New auction site as an alternative to eBay

In response to the tariff increases from eBay, the new European auction site DiverseTrade.com will start Monday. That is a day before eBay significantly increases the rates for web traders. DiverseTrade wants to attract traders online by offering them considerably lower rates and greater ease of use

In response to the tariff increases from eBay, the new European auction site DiverseTrade.com will start Monday. That is a day before eBay significantly increases the rates for web traders. DiverseTrade wants to attract traders online by offering them considerably lower rates and greater ease of use.

Initiator Maurice Valentijn of DiverseTrade started as a hobbyist at eBay. After eBay's discussion forum, the 'bulletin board', more and more negative messages about the auction site were removed by moderators, Valentine decided to set up a forum for themselves. That forum was named DiverseTrade.com and has been in existence since 26 July. Up to now, according to Valentine, about 22, 000 messages have been posted, and the site has had more than two million page views.

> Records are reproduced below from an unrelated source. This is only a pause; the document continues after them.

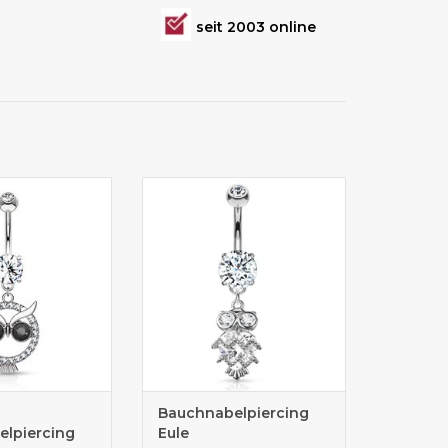
seit 2003 online
ng Eule günstig
Bauchnabelpiercing online
aufen
kaufen
Bauchnabelpiercing
lpiercing
Eule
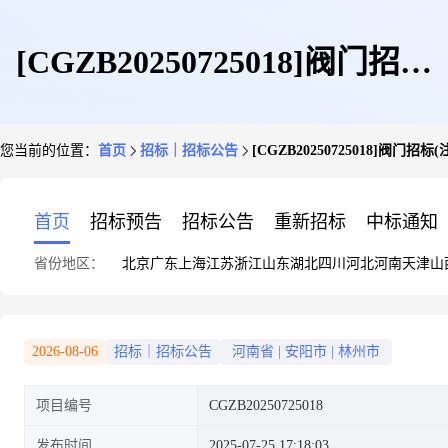
[CGZB20250725018]阀门招标
您当前的位置：
首页
招标｜招标公告
[CGZB20250725018]阀
(注明品牌、货期、送货到厂、
首页
招标预告
招标公告
重新招标
中标通知
省份地区：
北京
广东
上海
江苏
浙江
山东
湖北
四川
河北
河南
天津
山
货到付款)
2026-08-06
招标｜招标公告
河南省
|
安阳市
|
林州市
项目编号
CGZB20250725018
发布时间
2025-07-25 17:18:03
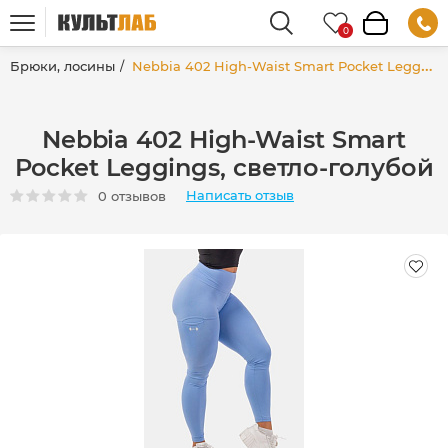
Брюки, лосины
Nebbia 402 High-Waist Smart Pocket Leggings, светло-голубой
Nebbia 402 High-Waist Smart
Pocket Leggings, светло-голубой
Написать отзыв
0 отзывов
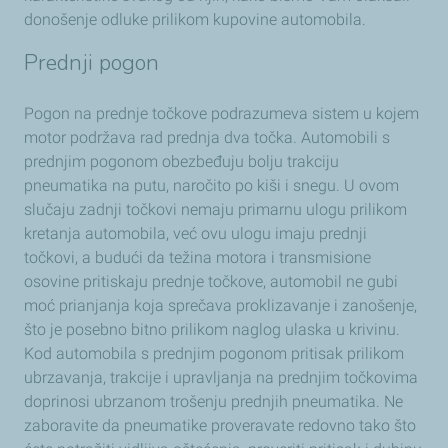
donošenje odluke prilikom kupovine automobila.
Prednji pogon
Pogon na prednje točkove podrazumeva sistem u kojem
motor podržava rad prednja dva točka. Automobili s
prednjim pogonom obezbeđuju bolju trakciju
pneumatika na putu, naročito po kiši i snegu. U ovom
slučaju zadnji točkovi nemaju primarnu ulogu prilikom
kretanja automobila, već ovu ulogu imaju prednji
točkovi, a budući da težina motora i transmisione
osovine pritiskaju prednje točkove, automobil ne gubi
moć prianjanja koja sprečava proklizavanje i zanošenje,
što je posebno bitno prilikom naglog ulaska u krivinu.
Kod automobila s prednjim pogonom pritisak prilikom
ubrzavanja, trakcije i upravljanja na prednjim točkovima
doprinosi ubrzanom trošenju prednjih pneumatika. Ne
zaboravite da pneumatike proveravate redovno tako što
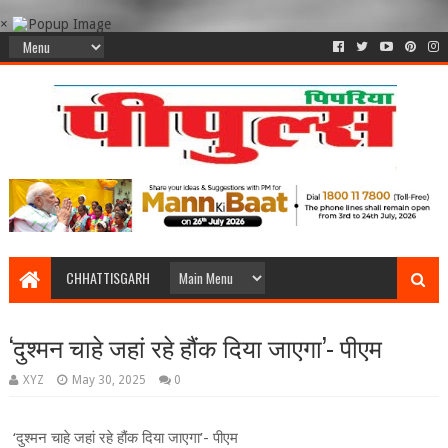
×
CHHATTISGARH
‘दुश्मन चाहे जहां रहे हौंक दिया जाएगा’- पीएम
XYZ
May 30, 2025
0
‘दुश्मन चाहे जहां रहे हौंक दिया जाएगा’- पीएम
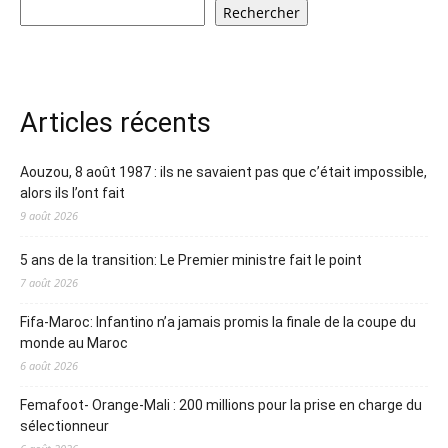
Rechercher
Articles récents
Aouzou, 8 août 1987 : ils ne savaient pas que c’était impossible,
alors ils l’ont fait
9 août 2026
5 ans de la transition: Le Premier ministre fait le point
7 août 2026
Fifa-Maroc: Infantino n’a jamais promis la finale de la coupe du
monde au Maroc
6 août 2026
Femafoot- Orange-Mali : 200 millions pour la prise en charge du
sélectionneur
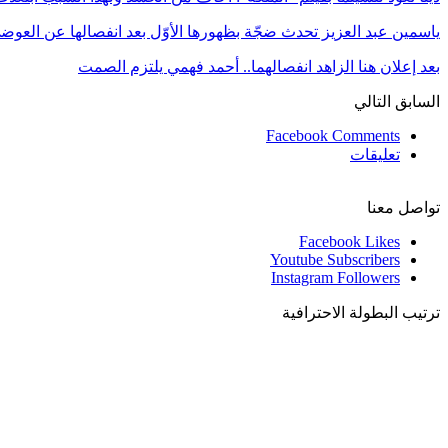
ياسمين عبد العزيز تحدث ضجّة بظهورها الأوّل بعد انفصالها عن العوض
بعد إعلان هنا الزاهد انفصالهما.. أحمد فهمي يلتزم الصمت
السابق
التالي
Facebook Comments
تعليقات
تواصل معنا
Facebook
Likes
Youtube
Subscribers
Instagram
Followers
ترتيب البطولة الاحترافية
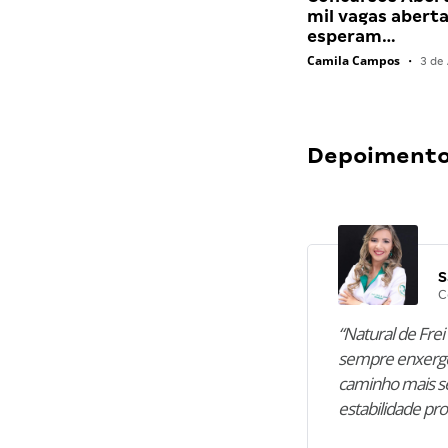
mil vagas abert
esperam…
Camila Campos
•
3 de 
Depoimentos
S
C
“Natural de Frei 
sempre enxergo
caminho mais se
estabilidade pro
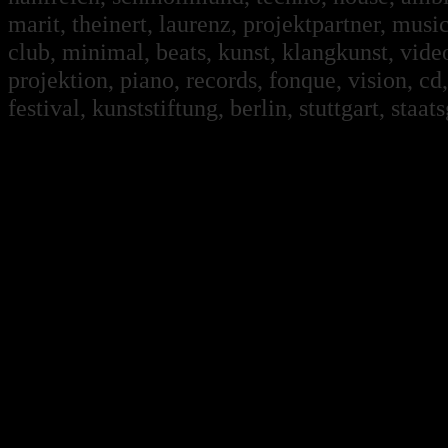
marit, theinert, laurenz, projektpartner, music,
club, minimal, beats, kunst, klangkunst, vide
projektion, piano, records, fonque, vision, c
festival, kunststiftung, berlin, stuttgart, staa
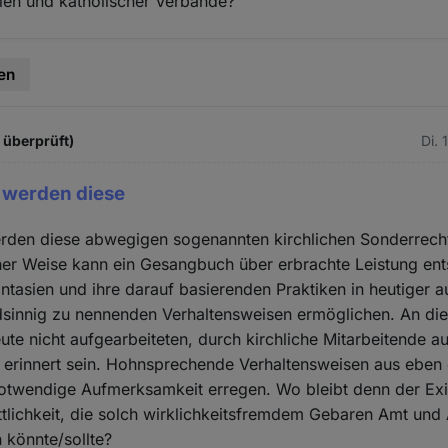
teien und katholischer Verbände?
en
t überprüft)
Di. 
 werden diese
rden diese abwegigen sogenannten kirchlichen Sonderrech
her Weise kann ein Gesangbuch über erbrachte Leistung ent
tasien und ihre darauf basierenden Praktiken in heutiger au
sinnig zu nennenden Verhaltensweisen ermöglichen. An diese
eute nicht aufgearbeiteten, durch kirchliche Mitarbeitende a
 erinnert sein. Hohnsprechende Verhaltensweisen aus eben d
 notwendige Aufmerksamkeit erregen. Wo bleibt denn der E
öttlichkeit, die solch wirklichkeitsfremdem Gebaren Amt und
n könnte/sollte?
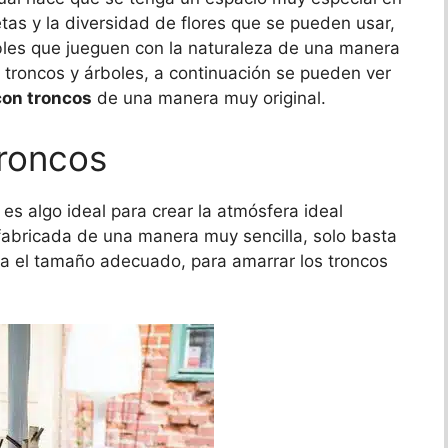
as y la diversidad de flores que se pueden usar,
les que jueguen con la naturaleza de una manera
troncos y árboles, a continuación se pueden ver
con troncos
de una manera muy original.
roncos
 es algo ideal para crear la atmósfera ideal
fabricada de una manera muy sencilla, solo basta
ra el tamaño adecuado, para amarrar los troncos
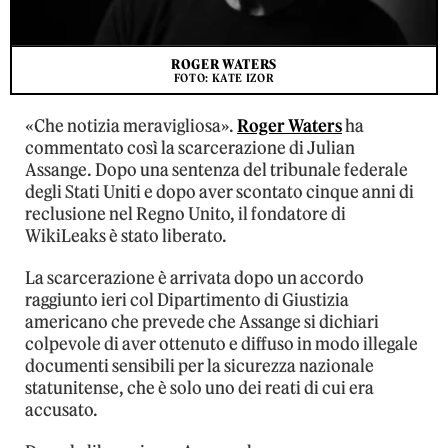
ROGER WATERS
FOTO: KATE IZOR
«Che notizia meravigliosa».
Roger Waters
ha
commentato così la scarcerazione di Julian
Assange. Dopo una sentenza del tribunale federale
degli Stati Uniti e dopo aver scontato cinque anni di
reclusione nel Regno Unito, il fondatore di
WikiLeaks è stato liberato.
La scarcerazione è arrivata dopo un accordo
raggiunto ieri col Dipartimento di Giustizia
americano che prevede che Assange si dichiari
colpevole di aver ottenuto e diffuso in modo illegale
documenti sensibili per la sicurezza nazionale
statunitense, che è solo uno dei reati di cui era
accusato.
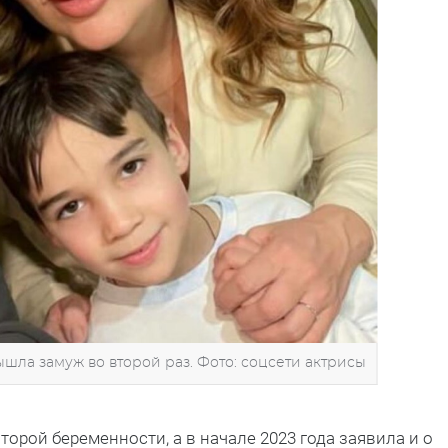
ышла замуж во второй раз. Фото: соцсети актрисы
орой беременности, а в начале 2023 года заявила и о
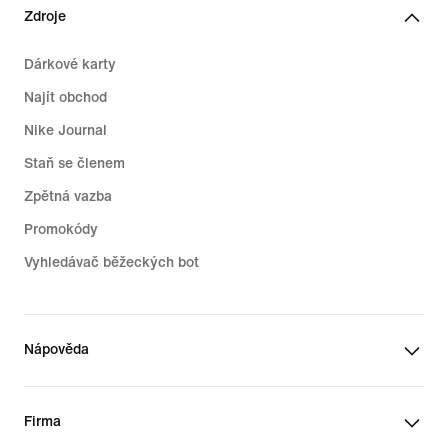
Zdroje
Dárkové karty
Najít obchod
Nike Journal
Staň se členem
Zpětná vazba
Promokódy
Vyhledávač běžeckých bot
Nápověda
Firma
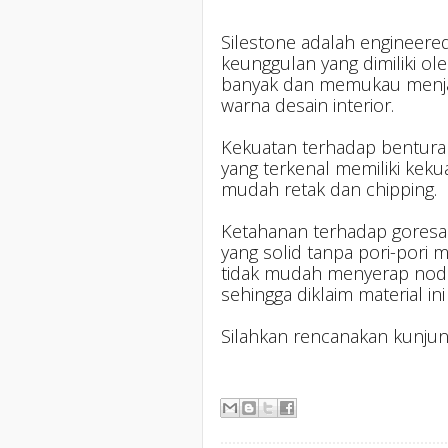
Silestone adalah engineered a
keunggulan yang dimiliki ol
banyak dan memukau menj
warna desain interior.
Kekuatan terhadap benturan
yang terkenal memiliki kekua
mudah retak dan chipping.
Ketahanan terhadap goresan
yang solid tanpa pori-pori m
tidak mudah menyerap noda
sehingga diklaim material ini 
Silahkan rencanakan kunjun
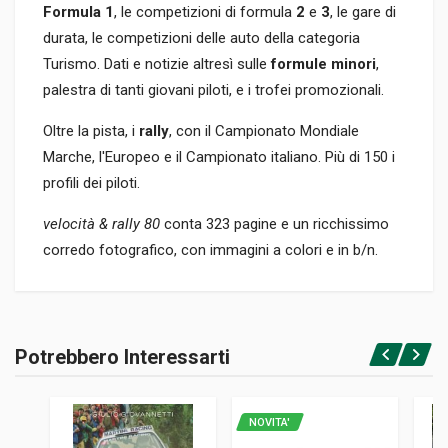
Formula 1
, le competizioni di formula
2
e
3
, le gare di
durata, le competizioni delle auto della categoria
Turismo. Dati e notizie altresì sulle
formule minori
,
palestra di tanti giovani piloti, e i trofei promozionali.
Oltre la pista, i
rally
, con il Campionato Mondiale
Marche, l'Europeo e il Campionato italiano. Più di 150 i
profili dei piloti.
velocità & rally 80
conta 323 pagine e un ricchissimo
corredo fotografico, con immagini a colori e in b/n.
Informazioni prodotto
RILEGATURA
Potrebbero Interessarti
Rilegato
Accedi o registrati
PAGINE
323
NOVITA'
EDITORE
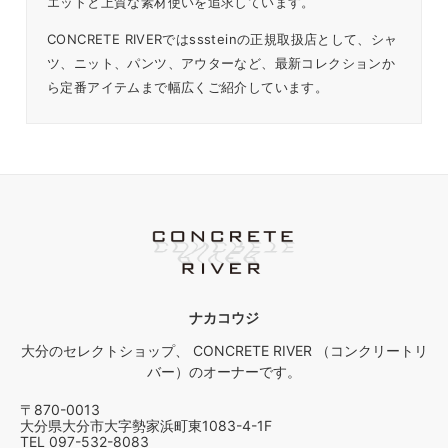
エットと上質な素材使いを追求しています。
CONCRETE RIVERではsssteinの正規取扱店として、シャ
ツ、ニット、パンツ、アウターなど、最新コレクションか
ら定番アイテムまで幅広くご紹介しています。
ナカコウジ
大分のセレクトショップ、 CONCRETE RIVER （コンクリートリ
バー）のオーナーです。
〒870-0013
大分県大分市大字勢家浜町東1083-4-1F
TEL 097-532-8083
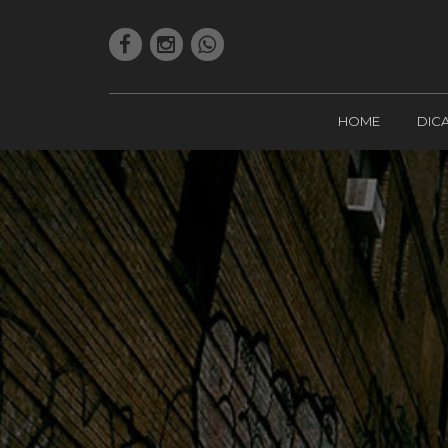
HOME
DIC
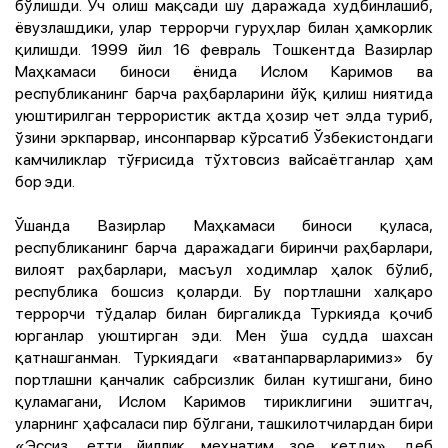
бўлишди. Ўч олиш мақсади шу даражада худбинлашиб,
ёвузлашдики, улар террорчи гуруҳлар билан ҳамкорлик
қилишди. 1999 йил 16 февраль Тошкентда Вазирлар
Маҳкамаси биноси ёнида Ислом Каримов ва
республиканинг барча раҳбарларини йўқ қилиш ниятида
уюштирилган террористик актда ҳозир чет элда туриб,
ўзини эркпарвар, инсонпарвар кўрсатиб Ўзбекистондаги
камчиликлар тўғрисида тўхтовсиз вайсаётганлар ҳам
бор эди.
Ўшанда Вазирлар Маҳкамаси биноси қуласа,
республиканинг барча даражадаги биринчи раҳбарлари,
вилоят раҳбарлари, масъул ходимлар ҳалок бўлиб,
республика бошсиз қоларди. Бу портлашни халқаро
террорчи тўдалар билан биргаликда Туркияда қочиб
юрганлар уюштирган эди. Мен ўша судда шахсан
қатнашганман. Туркиядаги «ватанпарварларимиз» бу
портлашни қанчалик сабрсизлик билан кутишгани, бино
қуламагани, Ислом Каримов тириклигини эшитгач,
уларнинг ҳафсаласи пир бўлгани, ташкилотчилардан бири
«Эссиз, етти йиллик меҳнатим зое кетди», деб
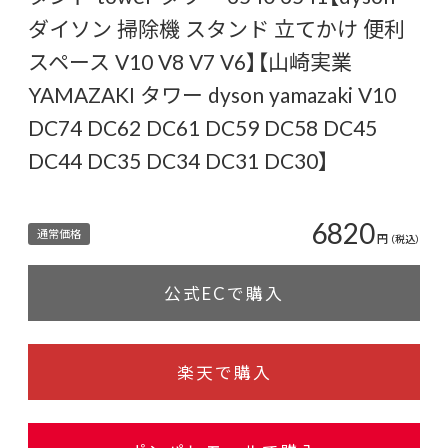
ダイソン 掃除機 スタンド 立てかけ 便利
スペース V10 V8 V7 V6】【山崎実業
YAMAZAKI タワー dyson yamazaki V10
DC74 DC62 DC61 DC59 DC58 DC45
DC44 DC35 DC34 DC31 DC30】
6820
通常価格
円
（税込）
公式ECで購入
楽天で購入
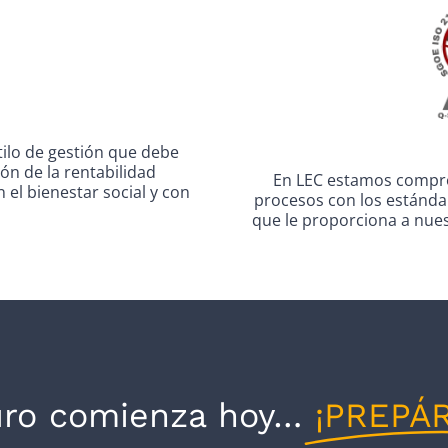
ilo de gestión que debe
ón de la rentabilidad
En LEC estamos compro
el bienestar social y con
procesos con los estándar
que le proporciona a nuest
uro comienza hoy…
¡PREPÁ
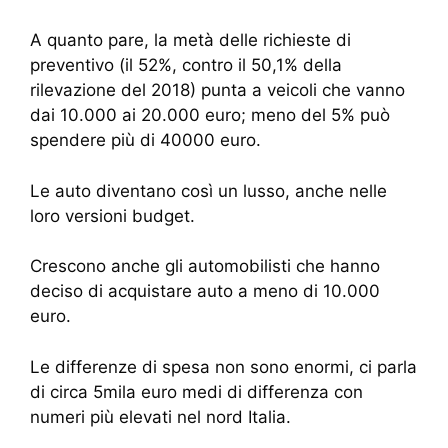
A quanto pare, la metà delle richieste di
preventivo (il 52%, contro il 50,1% della
rilevazione del 2018) punta a veicoli che vanno
dai 10.000 ai 20.000 euro; meno del 5% può
spendere più di 40000 euro.
Le auto diventano così un lusso, anche nelle
loro versioni budget.
Crescono anche gli automobilisti che hanno
deciso di acquistare auto a meno di 10.000
euro.
Le differenze di spesa non sono enormi, ci parla
di circa 5mila euro medi di differenza con
numeri più elevati nel nord Italia.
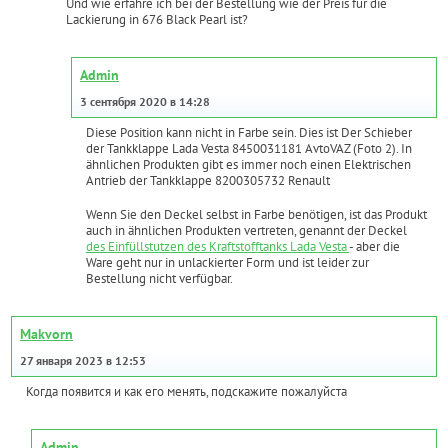
Und wie erfahre ich bei der Bestellung wie der Preis für die
Lackierung in 676 Black Pearl ist?
Admin
3 сентября 2020 в 14:28
Diese Position kann nicht in Farbe sein. Dies ist Der Schieber
der Tankklappe Lada Vesta 8450031181 AvtoVAZ (Foto 2). In
ähnlichen Produkten gibt es immer noch einen Elektrischen
Antrieb der Tankklappe 8200305732 Renault
Wenn Sie den Deckel selbst in Farbe benötigen, ist das Produkt
auch in ähnlichen Produkten vertreten, genannt der Deckel
des Einfüllstutzen des Kraftstofftanks Lada Vesta
- aber die
Ware geht nur in unlackierter Form und ist leider zur
Bestellung nicht verfügbar.
Makvorn
27 января 2023 в 12:53
Когда появится и как его менять, подскажите пожалуйста
Admin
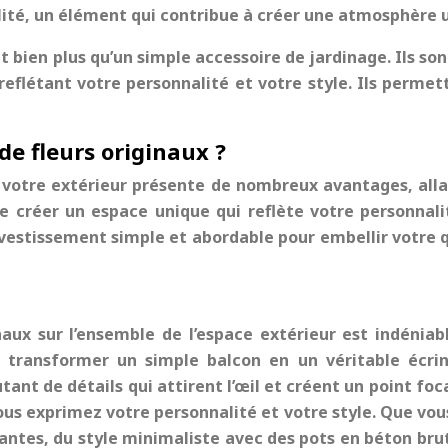
alité, un élément qui contribue à créer une atmosphère 
nt bien plus qu’un simple accessoire de jardinage. Ils s
eflétant votre personnalité et votre style. Ils permett
de fleurs originaux ?
r votre extérieur présente de nombreux avantages, allan
de créer un espace unique qui reflète votre personnal
 investissement simple et abordable pour embellir votre 
inaux sur l’ensemble de l’espace extérieur est indéni
e transformer un simple balcon en un véritable écri
ant de détails qui attirent l’œil et créent un point foc
ous exprimez votre personnalité et votre style. Que vo
tes, du style minimaliste avec des pots en béton brut 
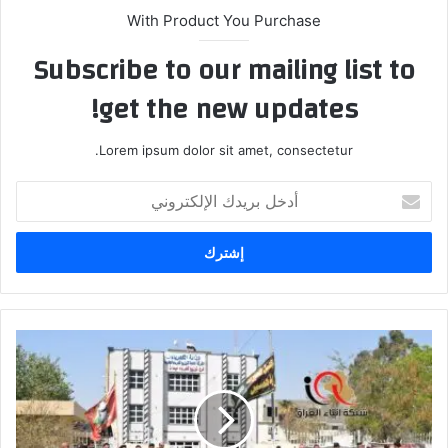
With Product You Purchase
Subscribe to our mailing list to
get the new updates!
Lorem ipsum dolor sit amet, consectetur.
أدخل
بريدك
الإلكتروني
موظفو
فرع
توزيع
كهرباء
ميسان
ينظمون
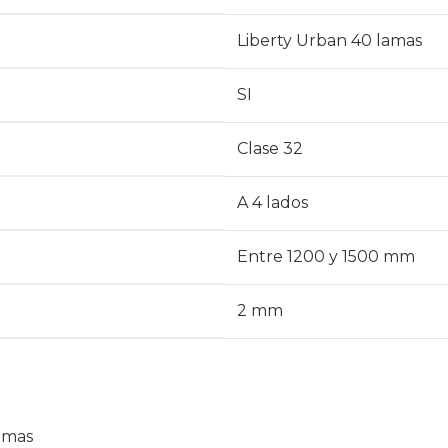
Liberty Urban 40 lamas
SI
Clase 32
A 4 lados
Entre 1200 y 1500 mm
2 mm
amas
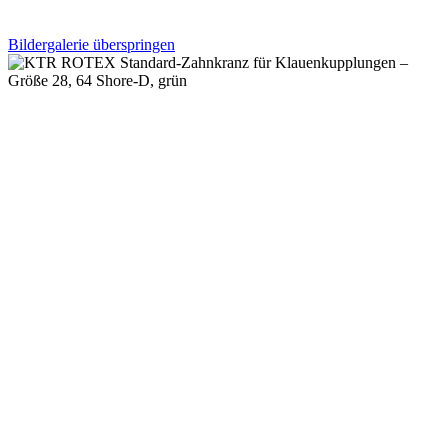
Bildergalerie überspringen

The success of the forum led to the idea to start an alternative for eBay. Not entirely coincidentally, the new site will start next Monday; a day later, on 22 August, eBay is increasing its price increases. Valentijn: "People can view our site on the 21st before they decide to switch on the 22nd."

DiverseTrade is similar in structure to eBay, according to Valentijn. The site therefore focuses, in contrast to, for example, Marktplaats.nl, on international online trade. In addition to lower rates, the auction site also offers other benefits, says Valentijn. The site offers an online helpdesk, and a live helpdesk in the near future.

At the moment, 12 people are working on the site, of which four are full-time. The IT company DiverseLab is the company behind the auction site.

DiverseTrade works with a fixed subscription form, where users can for example offer 500 articles for 15 euros. It is calculated that 3 cents per article. In the Netherlands it costs 1 cent to owners of an eBay Store to offer an item. Soon it will be 5 cents for articles up to 500 euros, and 20 cents for the placement of articles of 500 euros and more expensive. Unlike eBay, DiverseTrade does not charge commission costs afterwards.

The interest in the new auction site is very big according to the founders of the site. Both from the private and business market, they claim. How big the interest really is, the coming period will have to prove. Perhaps the dozens of Dutch eBay traders who discontinued their activities at the Dutch internet auction are among the first group of switchers. Emerce reported here a few weeks ago. Their departure from eBay was a protest against the rate increases.

Other eBay users protested by signing a petition; some 27, 000 eBay users worldwide have signed this so far. A total of 209 million internet users are registered as registered eBay users; 40 percent of this is 'active'.

Incidentally, not all eBay traders are sorry about the price increase. Especially larger traders welcome the change, because it would result in a split. Traders have long complained about the ever-increasing pollution of the trading platform.